You are viewing a plain text version of this content. The canonical link for it is here.
Posted to dev@cassandra.apache.org by William Katsak <wk...@cs.rutgers.edu> on 2013/02/04 21:11:50 UTC
Question about Streaming
Hello,
I am working on some modifications of Cassandra in an academic setting
(research code, not for a class), and have a question regarding bulk
streaming of data across the network (e.g. between nodes).
Assume that I have some known set of key/column family combos that are
known good/current on a node A, and known stale on a node B (forget
about hinted handoff, etc. assume that this mechanism isn't being used).
I can obviously bring these up to date on B by using anti-entropy
repair, but this checks all the data and is CPU/time intensive. I have
written code that brings this data up to date using the same mechanism
as read repair (e.g. an item at a time), and this works fine, but is
inefficient.
What I am interested in doing is something in between. I want to bulk
stream a series of updates between nodes like anti-entropy does, but I
want the data that is sent to only be part of the specific itemized set
that I am interested in.
Is this something that is possible to do with the current code that
exists, assuming that I already have code that keeps track of this set
of stale data?
Advice is much appreciated.
Sincerely,
Bill Katsak
Rutgers University
Re: Question about Streaming
Posted by Brandon Williams <dr...@gmail.com>.
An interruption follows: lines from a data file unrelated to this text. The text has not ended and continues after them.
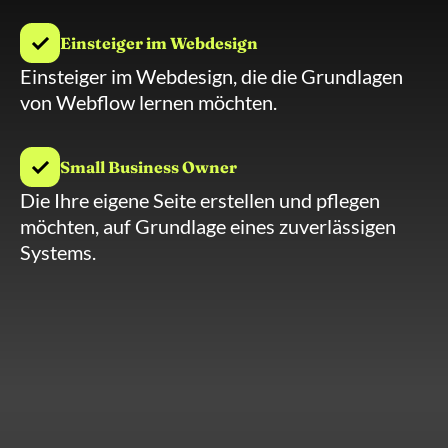
Einsteiger im Webdesign
Einsteiger im Webdesign, die die Grundlagen
von Webflow lernen möchten.
Small Business Owner
Die Ihre eigene Seite erstellen und pflegen
möchten, auf Grundlage eines zuverlässigen
Systems.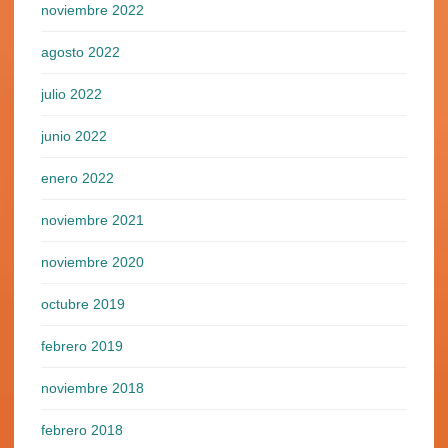
noviembre 2022
agosto 2022
julio 2022
junio 2022
enero 2022
noviembre 2021
noviembre 2020
octubre 2019
febrero 2019
noviembre 2018
febrero 2018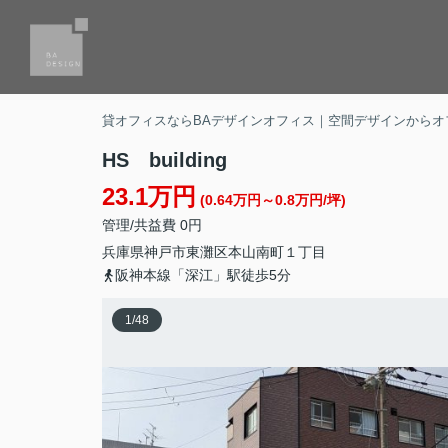
貸オフィスならBAデザインオフィス｜空間デザインからオ
HS building
23.1万円
(0.64万円～0.8万円/坪)
管理/共益費 0円
兵庫県
神戸市東灘区
本山南町
１丁目
阪神本線「深江」駅徒歩5分
1
/
48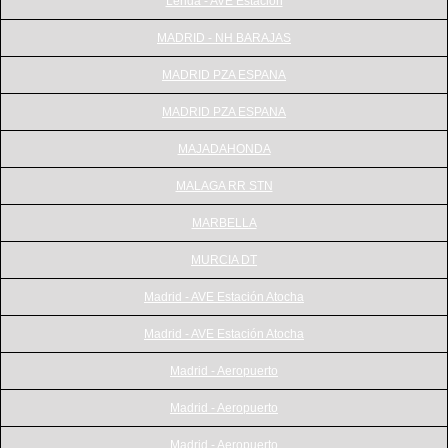
Lérida - AVE Estación
MADRID - NH BARAJAS
MADRID PZA ESPANA
MADRID PZA ESPANA
MAJADAHONDA
MALAGA RR STN
MARBELLA
MURCIA DT
Madrid - AVE Estación Atocha
Madrid - AVE Estación Atocha
Madrid - Aeropuerto
Madrid - Aeropuerto
Madrid - Aeropuerto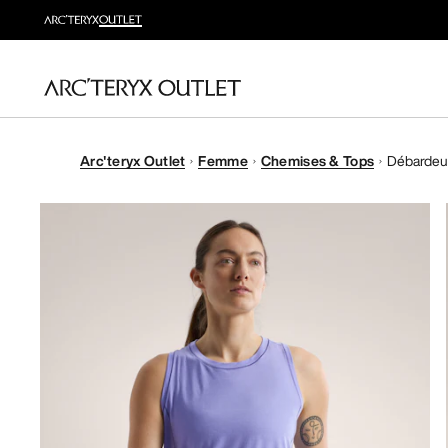
Arc'teryx Outlet
Femme
Chemises & Tops
Débardeur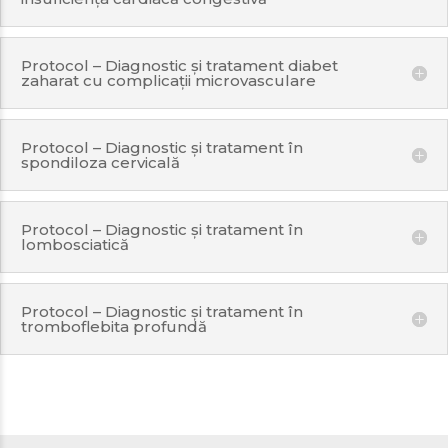
Protocol – Diagnostic și tratament diabet
zaharat cu complicații microvasculare
Protocol – Diagnostic și tratament în
spondiloza cervicală
Protocol – Diagnostic și tratament în
lombosciatică
Protocol – Diagnostic și tratament în
tromboflebita profundă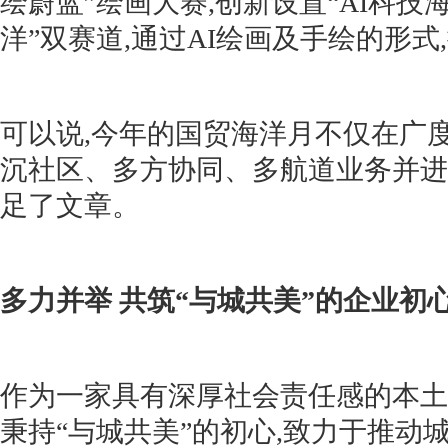
绘蔚蓝”绘画大赛,创新设置“AI科技
洋”双赛道,通过AI绘画及手绘的形式
可以说,今年的国贸海洋月不仅在广
沉社区、多方协同、多航道业务并进
足了文章。
多力并举 共筑“与城共美”的企业初
作为一家具有深厚社会责任感的本土
秉持“与城共美”的初心,致力于推动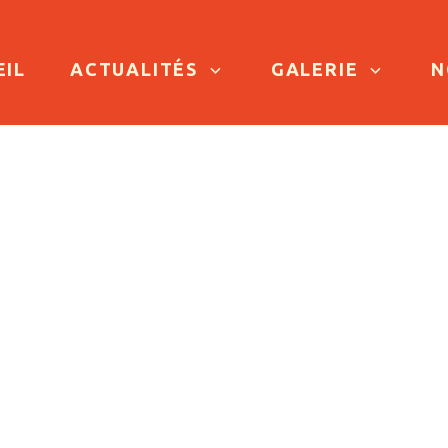
TO CONTENT
EIL
ACTUALITÉS
GALERIE
N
On Mon, Feb 4, 2013 at 2:11 PM, William Katsak <wk...@cs.rutgers.edu> wrote:
> Hello,
>
> I am working on some modifications of Cassandra in an academic setting
> (research code, not for a class), and have a question regarding bulk
> streaming of data across the network (e.g. between nodes).
>
> Assume that I have some known set of key/column family combos that are known
> good/current on a node A, and known stale on a node B (forget about hinted
> handoff, etc. assume that this mechanism isn't being used). I can obviously
> bring these up to date on B by using anti-entropy repair, but this checks
> all the data and is CPU/time intensive. I have written code that brings this
> data up to date using the same mechanism as read repair (e.g. an item at a
> time), and this works fine, but is inefficient.
>
> What I am interested in doing is something in between. I want to bulk stream
> a series of updates between nodes like anti-entropy does, but I want the
> data that is sent to only be part of the specific itemized set that I am
> interested in.
If all you want is a ks/cf-specific version of 'nodetool rebuild' then
that is a good place to start.
-Brandon